Segment Open

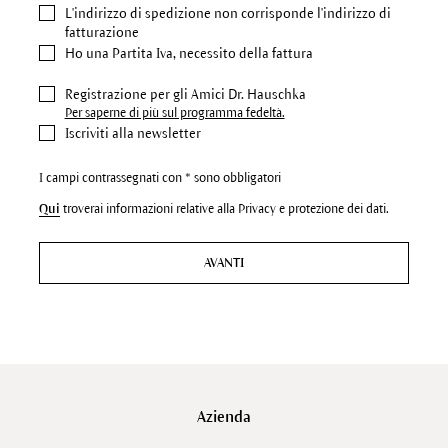
L'indirizzo di spedizione
non corrisponde l'indirizzo di
fatturazione
Ho una Partita Iva, necessito della fattura
Registrazione per gli Amici Dr. Hauschka
Per saperne di più sul programma fedeltà.
Iscriviti alla newsletter
I campi contrassegnati con * sono obbligatori
Qui
troverai informazioni relative alla Privacy e protezione dei dati.
AVANTI
Azienda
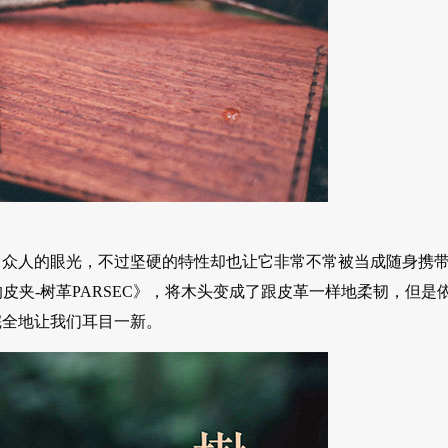
引众人的眼光，不过坚硬的特性却也让它非常不常被当成随身携
的皮夹-树革PARSEC》，将木头变成了跟皮革一样地柔韧，但是
完全地让我们耳目一新。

Segment Closed

▸ Your objective
Would you show each line of the material above that contains the string "alla"?

▸ Task result
Iscriviti alla newsletter
troverai informazioni relative alla Privacy e protezione dei dati.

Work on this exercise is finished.